Em agosto, com a indicação de Ricardo Barros, do Progressistas do Paraná, para a liderança do governo na Câmara, a tropa bolsonarista do Centrão ganhou mais um reforço. O movimento ocorreu depois que Bolsonaro se aproximou do ex-presidente Michel Temer em busca de apoio para salvar seu mandato, ameaçado àquela altura pelas ações de abuso de poder econômico no Tribunal Superior Eleitoral e pelo inquérito que investiga os atos antidemocráticos no STF. Não sem um custo político. Ex-ministro da Saúde no governo Temer, Ricardo Barros assumiu a articulação política na Câmara ao mesmo tempo que passou a ser alvo de uma nova investigação, na qual é acusado por delatores da Galvão Engenharia de receber 5 milhões de reais para intermediar negócios com a companhia paranaense de energia. Tão logo assumiu o posto, Barros deu forma à coalizão da impunidade montada pelo governo Bolsonaro para se safar a todo custo de um processo de impeachment, estratégia que começou a ganhar corpo após a demissão do ex-ministro Sergio Moro, em maio, com críticas à Lava Jato e à atuação do ex-juiz na 13ª Vara Federal de Curitiba.

Foi esse espírito anti-Lava Jato, associado à então fragilidade do presidente, que despertou o interesse de caciques partidários, profissionais do jogo de interesses da política brasiliense, em abraçar o governo de corpo e alma. Na linha de frente das lideranças que voltaram a exercer influência na capital federal, mesmo sem mandato, estão ainda Valdemar Costa Neto, o ex-presidente do PL condenado no mensalão do PT, e Gilberto Kassab, presidente do PSD, acusado de receber propina e caixa dois de empreiteiras como a Odebrecht e a Galvão Engenharia e mesada da JBS. A dupla tem atuado para garantir governabilidade a Bolsonaro, em troca de toda a sorte de benesses – algumas inconfessáveis, outras nem tanto.

Como Crusoé mostrou na semana passada, quem tem procuração para negociar com essas lideranças em nome de Bolsonaro é o senador Flávio Bolsonaro, o filho mais político do presidente e que até agora não conseguiu explicar à Justiça do Rio as transações em espécie envolvendo seu antigo gabinete na Assembleia Legislativa fluminense, por meio do ex-assessor Fabrício Queiroz, e da sua franquia de chocolates.
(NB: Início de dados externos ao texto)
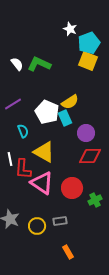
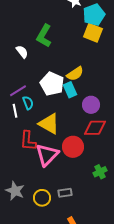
white semicircle: (17, 64) -> (22, 52), moved
green L-shape: (39, 64) -> (44, 36), turned -85
purple line: (13, 104) -> (18, 91), moved
white line: (10, 159) -> (15, 111), moved
pink triangle: (42, 183) -> (47, 155), turned 40
red circle: (72, 188) -> (73, 147), moved

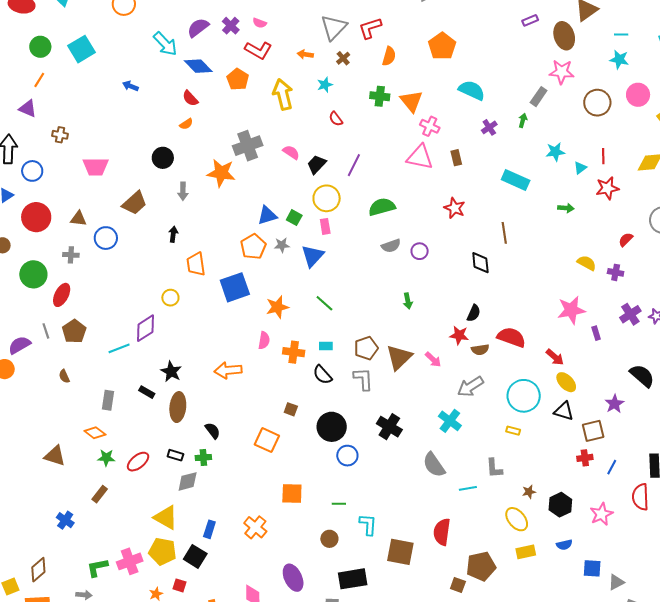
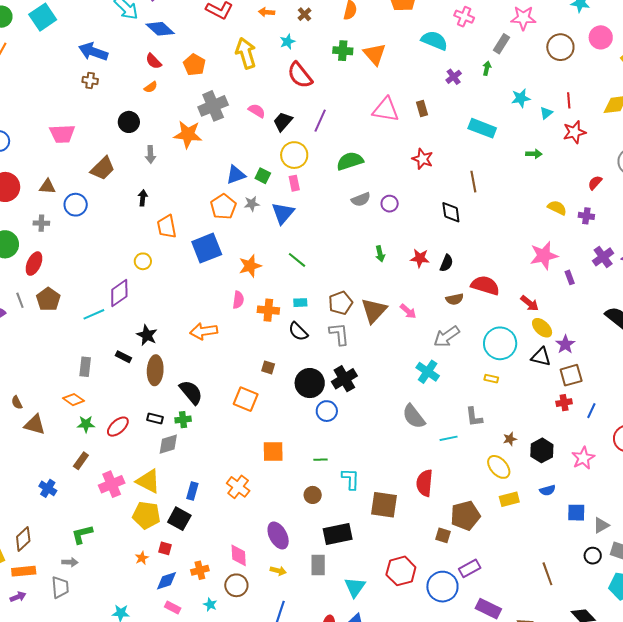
orange pentagon: (238, 79) -> (194, 65), moved
blue arrow: (130, 86) -> (93, 52), size x1.8
red semicircle: (336, 119) -> (300, 75), size x1.8
pink cross: (430, 126) -> (464, 17), moved
brown cross: (60, 135) -> (90, 81), moved
red star: (459, 335) -> (420, 258), moved
brown semicircle: (64, 376) -> (17, 403), moved
purple star: (614, 404) -> (565, 344), moved
black cross: (389, 427) -> (344, 379), moved, turned 30
black semicircle: (213, 431) -> (191, 392), size x1.5
pink cross: (130, 561) -> (112, 484), moved

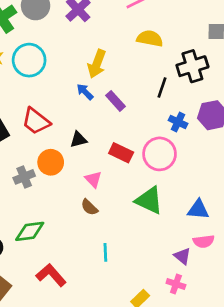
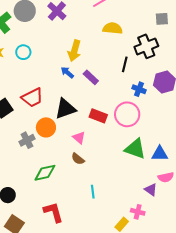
cyan circle: (29, 60) -> (23, 52), size x0.6
red trapezoid: (36, 121) -> (32, 98), turned -60
black triangle: (78, 140) -> (65, 109), size x1.6
green triangle: (149, 200) -> (135, 149), moved
green diamond: (30, 231) -> (45, 173), moved
red L-shape: (51, 275) -> (53, 212), turned 30
pink cross: (176, 284) -> (138, 212), moved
Este, aliás, parece ser o único caso de supostos malfeitos que de fato incomoda o presidente, por envolver não apenas seu primogênito, como a primeira-dama Michele Bolsonaro, destinatária dos já famosos 89 mil reais em cheques da família de Queiroz até hoje não esclarecidos.

Na própria Esplanada dos Ministérios, há cinco ministros investigados ou denunciados por supostas fraudes, desvios de dinheiro público ou enriquecimento ilícito relacionados a suas atuações pretéritas. As suspeitas não poupam nem os ministros mais poderosos. Tarcísio Gomes, da Infraestrutura, responde a uma ação de improbidade movida pelo Ministério Público Federal de Alagoas por suposto dano ao erário de 26 milhões de reais em um contrato para obras na BR-104 assinado por ele em 2013, quando era diretor do Departamento Nacional de Infraestrutura de Transportes, no governo Dilma. Já o ministro do Turismo, Marcelo Álvaro Antônio, foi denunciado pelo Ministério Público de Minas Gerais no suposto esquema das candidaturas laranjas do PSL em 2018, enquanto Rogério Marinho, titular do Desenvolvimento Regional, responde a uma ação penal no Rio Grande do Norte por suposto desvio de dinheiro da Câmara Municipal de Natal por meio de funcionários fantasmas, entre 2005 e 2006. Sobre o ministro Ricardo Salles, do Meio Ambiente, ainda pesa um inquérito sobre suposto enriquecimento ilícito no período em ele intercalou a atuação de advogado com cargos no governo de Geraldo Alckmin, do PSDB, em São Paulo.

A principal receita adotada pela classe política para “acabar” com escândalos de corrupção continua sendo aparelhar instituições de controle, enfraquecer os mecanismos de fiscalização e amputar investigações para que nada venha à tona. É o velho normal de volta. A diferença é que os alvos de agora passaram a ser amigos do rei – e o rei ainda finge que não é com ele.